Gary Stoddard & wall stalls stunt - Motogen.pl

Dziś przygotowaliśmy dla Was kolejny stunterski materiał. Tym razem bohaterem newsa jest Gary Stoddard z Nowego Jorku.

 
Stunter postanowił doskonalić swoje umiejętności w nieco innym stylu. Więc jeśli chcecie wiedzieć, o co tak właściwie chodzi, zapraszamy do obejrzenia nagrań Garyego oraz przeczytania krótkiego wywiadu.
 
MOTOGEN.PL: Kto zainspirował Cię do wykonania wall stalla? 
Gary Stoddard: W tym przypadku zainspirował mnie Jorian Ponomareff. Jestem jego wielkim fanem, a także fanem $tuntera13. Obaj stunterzy mają niesamowity styl jazdy. Pamiętam, gdy po raz pierwszy zobaczyłem tą sztuczkę w jednym z klipów Joriana. Od tamtej pory zawsze chciałem spróbować ją wykonać. Pewnego dnia mój przyjaciel i lokalny stunter Matt Petter zadzwonił do mnie i powiedział: „Dziś nadszedł czas na wall stalls i nie opuszczamy placu, dopóki nie wykonamy tego tricku”. W pewnym momencie pomyślałem, że chyba zwariowaliśmy, ale gdy spróbowałem, wcale nie poszło mi tak źle. Po pewnym czasie wyczułem odpowiedni balans motocykla, więc zacząłem przyzwyczajać się do pozycji maszyny opierającej się przednią oponą o ścianę. Potem uświadomiłem sobie, że jeśli udało mi się zatrzymać jednoślad w tej pozycji, a następnie wyłączyłem silnik, to wcale nie muszę trzymać maszyny w stanie wysprzęglonym oraz asekurować jej hamulcem. Pozostając więc w tej pozycji z motocyklem, zacząłem wykonywać tricki, które do tej pory robiłem podczas jazdy. To było wystarczająco fajne, by zostało uwiecznione, więc teraz możemy obejrzeć całość na króciutkich klipach „Wall stalls” oraz „Wall stalls 2”.
 
Opowiedz nam o upadkach, jakie towarzyszyły Ci podczas nauki.

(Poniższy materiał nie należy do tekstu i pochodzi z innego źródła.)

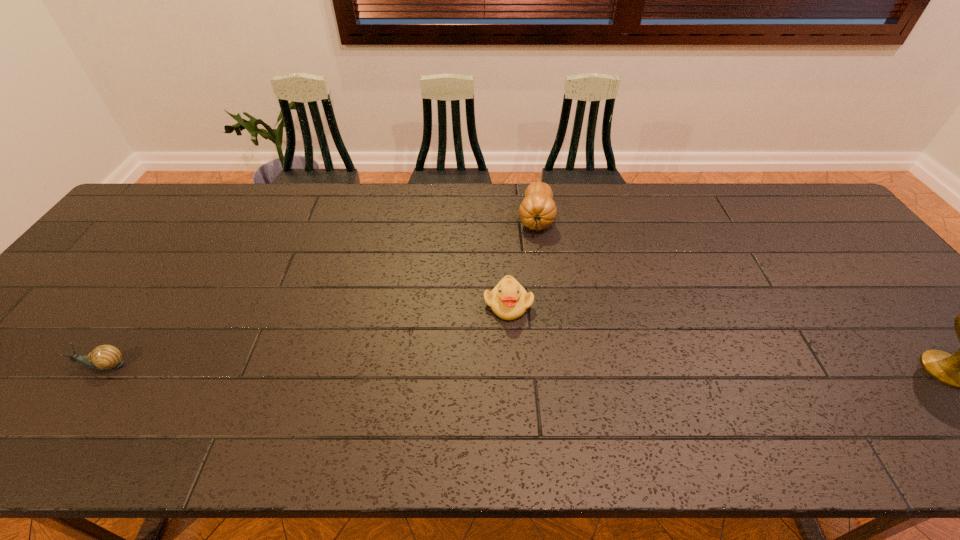 Identify the location of free space located on the stem side of the gourd. The width and height of the screenshot is (960, 540). (531, 317).

In order to click on vacant space located 0.120m on the stem side of the gourd in this screenshot , I will do `click(534, 269)`.

Identify the location of vacant space situated 0.160m on the front-facing side of the duckling. (544, 374).

The width and height of the screenshot is (960, 540). Find the location of `vacant space located on the front-facing side of the duckling`. vacant space located on the front-facing side of the duckling is located at coordinates (537, 360).

This screenshot has height=540, width=960. Identify the location of vacant region located on the front-facing side of the duckling. (542, 370).

Locate an element on the screen. object that is positioned at the far edge is located at coordinates (537, 211).

What are the coordinates of `object at the near edge` in the screenshot? It's located at (105, 357).

In the image, there is a desktop. Where is `vacant area at the far edge`? The height and width of the screenshot is (540, 960). vacant area at the far edge is located at coordinates (565, 191).

This screenshot has width=960, height=540. Identify the location of vacant region at the near edge. (173, 392).

This screenshot has width=960, height=540. I want to click on vacant region at the left edge of the desktop, so click(39, 357). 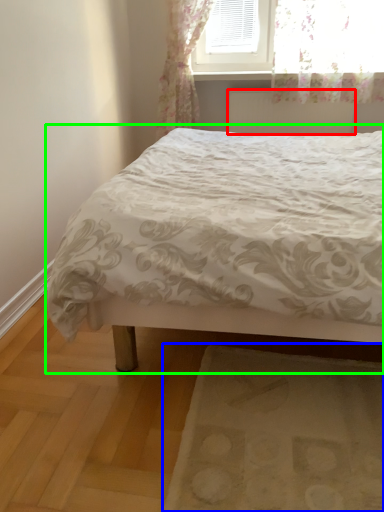 Question: Which object is positioned closest to radiator (highlighted by a red box)? Select from mat (highlighted by a blue box) and bed (highlighted by a green box).

Choices:
 (A) mat
 (B) bed

Answer: (B) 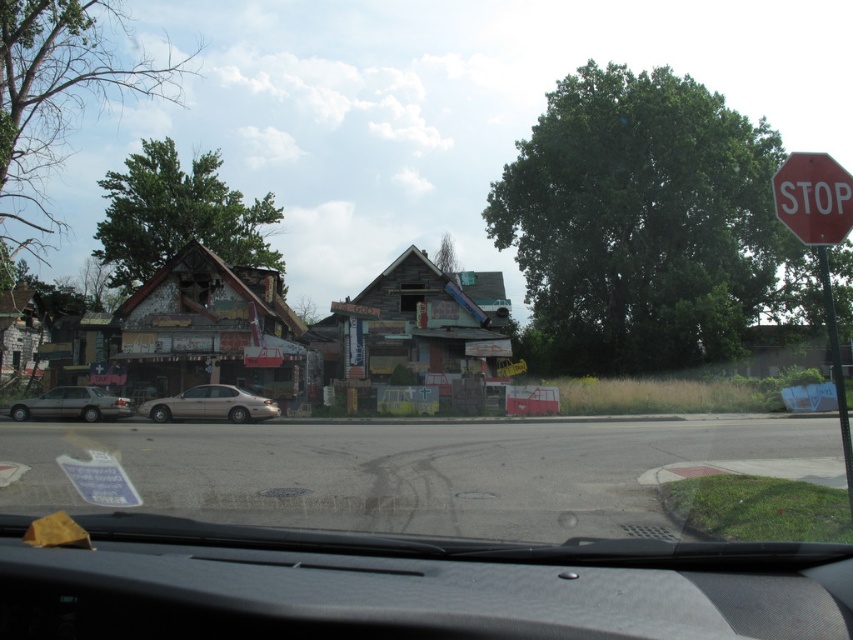 You are driving a car and need to check both the black textured dashboard at center and the metallic pole at right. Which object is closer to the driver?

The black textured dashboard at center is closer to the driver because it is positioned on the left side of the metallic pole at right, meaning it is nearer in the driver perspective.

You are driving a car and looking through the transparent glass windshield at lower center. You notice the red plastic stop sign at upper right in the distance. Which object appears larger to you?

The red plastic stop sign at upper right appears larger because it is closer to the observer than the transparent glass windshield at lower center, which is smaller in the scene. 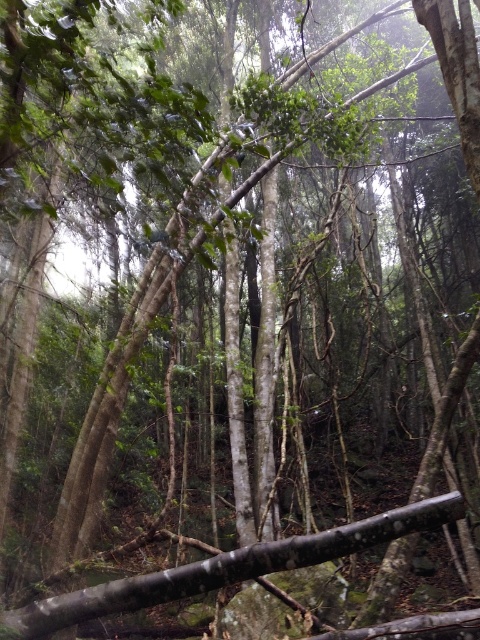 Who is positioned more to the left, smooth brown branch at center or smooth brown rock at center?

Positioned to the left is smooth brown branch at center.

Does point (278, 557) come behind point (242, 608)?

That is False.

What do you see at coordinates (226, 568) in the screenshot? I see `smooth brown branch at center` at bounding box center [226, 568].

You are a GUI agent. You are given a task and a screenshot of the screen. Output one action in this format:
    pyautogui.click(x=<x>, y=<y>)
    Task: Click on the smooth brown branch at center
    The height and width of the screenshot is (640, 480).
    Given the screenshot: What is the action you would take?
    pyautogui.click(x=226, y=568)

Nawet nie jestem w stanie zliczyć ile miałem nieudanych prób. Było ich naprawdę sporo. Mój motocykl nieustannie lądował na subcage, czy kierownicy. Myślę, że przednie zawieszenie wymaga sporych poprawek. 

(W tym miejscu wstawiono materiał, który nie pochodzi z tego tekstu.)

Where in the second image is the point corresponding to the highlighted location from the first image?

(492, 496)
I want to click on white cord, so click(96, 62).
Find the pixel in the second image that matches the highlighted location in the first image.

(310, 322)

Czy podczas praktykowania wall stalls miałeś jakąś zabawną sytuację? 
Moja najzabawniejsza sytuacja ma związek z najtrudniejszym trickiem wykonywanym podczas wall stalls. Ten trick został ochrzczony mianem spiderman przez mojego przyjaciela. Trick możecie zobaczyć na zdjęciu po prawej stronie. Podczas wykonywania spidermana, gdy wspiąłem się na sam szczyt, pojawił się strażnik i zobaczył mnie „zawieszonego na ścianie” do góry nogami, potrząsnął głową i ruszył dalej. Tutejsi strażnicy obserwują naszą jazdę od samego początku. Tym razem oczy tego ochroniarza mówiły: 'Co oni do diabła wymyślą następnym razem!’.
 
Uchyl rąbka tajemnicy o miejscu treningowym, które możemy zobaczyć w klipach. 

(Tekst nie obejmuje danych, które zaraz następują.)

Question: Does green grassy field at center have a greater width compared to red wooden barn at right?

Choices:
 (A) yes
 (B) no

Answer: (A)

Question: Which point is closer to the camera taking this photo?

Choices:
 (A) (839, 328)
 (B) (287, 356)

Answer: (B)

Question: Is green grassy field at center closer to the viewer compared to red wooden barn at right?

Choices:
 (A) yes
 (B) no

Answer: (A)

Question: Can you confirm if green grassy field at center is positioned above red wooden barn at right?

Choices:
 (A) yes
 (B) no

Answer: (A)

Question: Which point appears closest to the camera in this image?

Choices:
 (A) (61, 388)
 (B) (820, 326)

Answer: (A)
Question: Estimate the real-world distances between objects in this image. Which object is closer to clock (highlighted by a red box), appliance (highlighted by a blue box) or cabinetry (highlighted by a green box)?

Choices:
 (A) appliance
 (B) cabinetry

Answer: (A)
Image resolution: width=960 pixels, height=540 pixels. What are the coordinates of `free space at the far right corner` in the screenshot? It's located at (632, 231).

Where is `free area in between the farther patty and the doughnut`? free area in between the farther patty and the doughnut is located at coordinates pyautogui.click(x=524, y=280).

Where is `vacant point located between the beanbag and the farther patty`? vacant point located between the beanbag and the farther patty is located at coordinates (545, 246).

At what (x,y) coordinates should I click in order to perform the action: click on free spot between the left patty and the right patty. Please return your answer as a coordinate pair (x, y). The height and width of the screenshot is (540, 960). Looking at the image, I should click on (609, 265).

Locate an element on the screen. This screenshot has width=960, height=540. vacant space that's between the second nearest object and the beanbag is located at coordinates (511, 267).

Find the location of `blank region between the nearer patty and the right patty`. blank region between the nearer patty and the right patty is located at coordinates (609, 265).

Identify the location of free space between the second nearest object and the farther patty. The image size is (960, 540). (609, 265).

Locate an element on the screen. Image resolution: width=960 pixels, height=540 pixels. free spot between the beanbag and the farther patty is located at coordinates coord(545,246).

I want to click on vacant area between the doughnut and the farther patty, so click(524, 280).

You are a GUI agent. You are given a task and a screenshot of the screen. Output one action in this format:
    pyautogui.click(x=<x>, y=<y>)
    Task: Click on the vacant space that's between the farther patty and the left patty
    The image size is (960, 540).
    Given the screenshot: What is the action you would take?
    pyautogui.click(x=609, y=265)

Nasz lokalny teren do jazdy nosi nazwę „mitchell field”. Jest to miejsce, na którym nie ma samochodów podczas weekendu, więc możemy swobodnie ćwiczyć. Trenuję tam od ponad roku. Plac jest punktem, w którym można spotkać wielu fajnych ludzi oraz innych stunterów. Jest idealny do spędzenia stunterskiej niedzieli wraz z przyjaciółmi. 
 
Komu chciałbyś podziękować? 
Chciałbym bardzo podziękować mojej stunt załodze za nieustanną pomoc. Są dla mnie jak sponsorzy (innych sponsorów nie mam). Podziękowania dla Joey B za opony oraz obuwie, w jakie mnie wyposaża. Dla Marka Rico za realizację klipów oraz dla Big Marka, Vito Bloxxsa, Alexis Combat Barbie, Grega Viraga, Mike Wallace, Jose, Robyn Diamond, Rich Sorbic, Josh Staxx, Mike M, Ruthless Rah. Dziękuję mojej całej północno-wschodniej rodzinie. Bez nich wszystkich nie mógłbym robić tego, co kocham.